On Wed, Feb 11, 2026 at 10:36 AM hiro <[email protected]> wrote:
> i'm not sure i understand even the most abstract topic discussed here, what's
> the advantage of logically organizing your data in size constrained unnamed
> page tables as opposed to files in a named tree?
You don't. You're still using named files; this affects how you access
them: does that look like loads and stores from and to memory, or does
it look like explicit system calls a la `read` and `write`?
> in the end you are assuming your memloads are not gonna be translated into
> some message passing protocol underneath? are you sure you can treat all your
> big data like one continuous memory region?
Depends on the data. For the sorts of things we're talking about with
`mmap`, you open a file, and then you map some region within the file
to some part of your address space; you don't have to map the whole
thing, just the part you're interested in. If it doesn't fit, you get
an error.
> "The main benefits of mmap are reduced initial latency" -> latency from where
> to where? what kind information are you transmitting in that procedure?
Latency from time of `exec` to running the new program, usually.
There are kind of two ways to do it; when you load a binary, you could
read all of the bits of it out of the binary executable image and
eagerly copy them into memory, but that might take a while if the
executable is big. But once you're done, you start it running, and if
it ever faults that's probably an error, so you just kill it.

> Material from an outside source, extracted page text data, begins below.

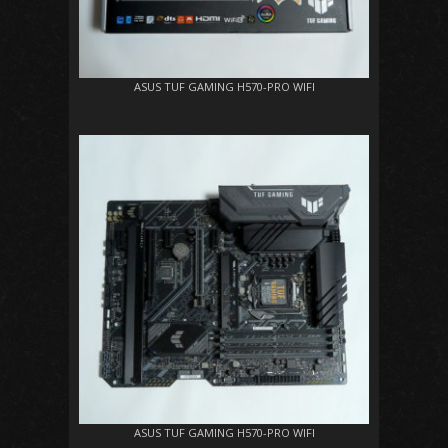
ASUS TUF GAMING H570-PRO WIFI
ASUS TUF GAMING H570-PRO WIFI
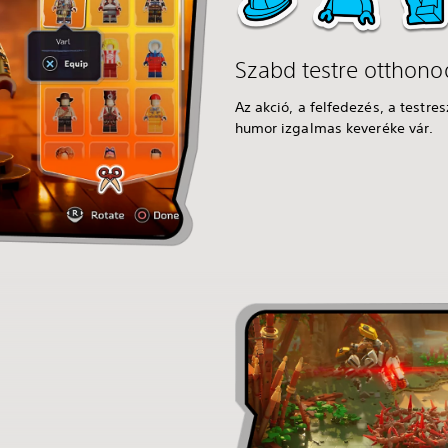
Szabd testre otthonod
Az akció, a felfedezés, a testre
humor izgalmas keveréke vár.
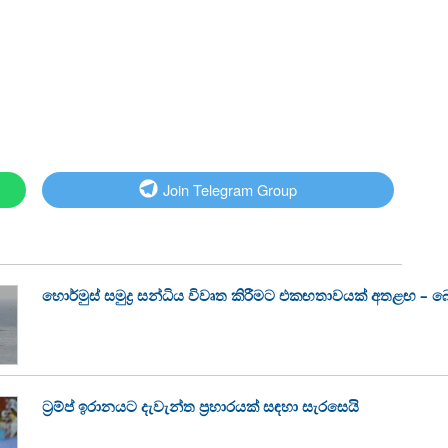
Join Telegram Group
හොර්මුස් සමුද්‍ර සන්ධිය විවෘත කිරීමට එකඟතාවයක් අතළඟ – බ
ට්‍රම්ප් ඉරානයට දැවැන්ත ප්‍රහාරයක් සඳහා සැරසෙයි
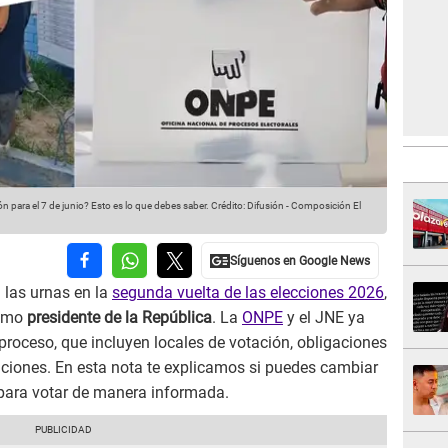
 para el 7 de junio? Esto es lo que debes saber.
Crédito: Difusión - Composición El
a las urnas en la
segunda vuelta de las elecciones 2026
,
ximo
presidente de la República
. La
ONPE
y el JNE ya
l proceso, que incluyen locales de votación, obligaciones
iones. En esta nota te explicamos si puedes cambiar
 para votar de manera informada.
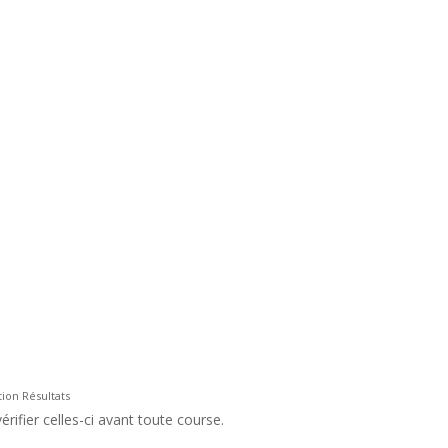
tion Résultats
rifier celles-ci avant toute course.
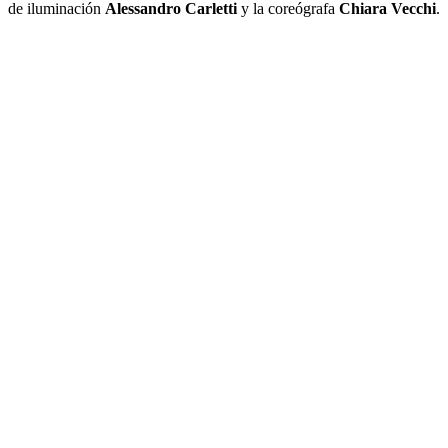
de iluminación
Alessandro Carletti
y la coreógrafa
Chiara Vecchi
.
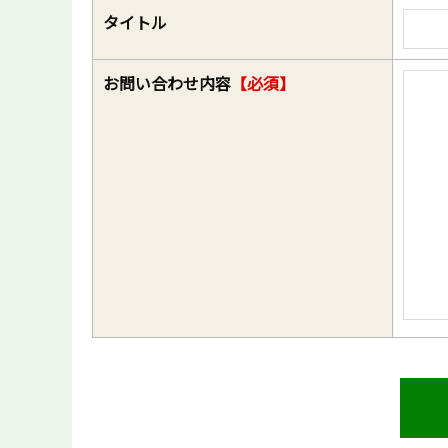
タイトル
お問い合わせ内容
【必須】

Or, you can read the relatively small headers at the front of the
binary, and use that information to reserve regions of address space
and their properties, and figure out where the program is supposed to
start executing. Then you just start trying to run, without reading
anything else. But, that's going to page fault pretty much
immediately, like on the first instruction. So you can arrange for the
fault handler to detect that the fault was in a mapped, but
unpopulated, region of memory, read the relevant page of memory from
the underlying executable file, patch that into the address space, and
then return to userspace and restart the faulting instruction, which
probably fault now (one of its operands might refer to still unmapped
memory). But the program will probably do something that will fault
again soon, at which point you just repeat the same process. You keep
doing that until the program exits or you detect a fault for something
outside of the program's mapped regions, or that perhaps in one of
those regions but in violation of the region's permissions (a store to
a read-only segment or something similar). This is "demand paging" in
a nutshell.
> what concrete problem are you trying to solve?
I can't speak to that, I'm afraid.
- Dan C.
> On Wed, Feb 11, 2026 at 4:34 AM Ori Bernstein <[email protected]> wrote:
>>
>> On Tue, 10 Feb 2026 05:13:47 -0500
>> "Alyssa M via 9fans" <[email protected]> wrote:
>>
>> > On Monday, February 09, 2026, at 3:24 PM, ron minnich wrote:
>> > > as for mmap, there's already a defacto mmap happening for executables.
>> > > They are not read into memory. In fact, the first instruction you run in
>> > > a binary results in a page fault.
>> > I thinking one could bring the same transparent/defacto memory mapping to
>> > read(2) and write(2), so the API need not change at all.
>>
>> That gets... interesting, from an FS semantics point of view.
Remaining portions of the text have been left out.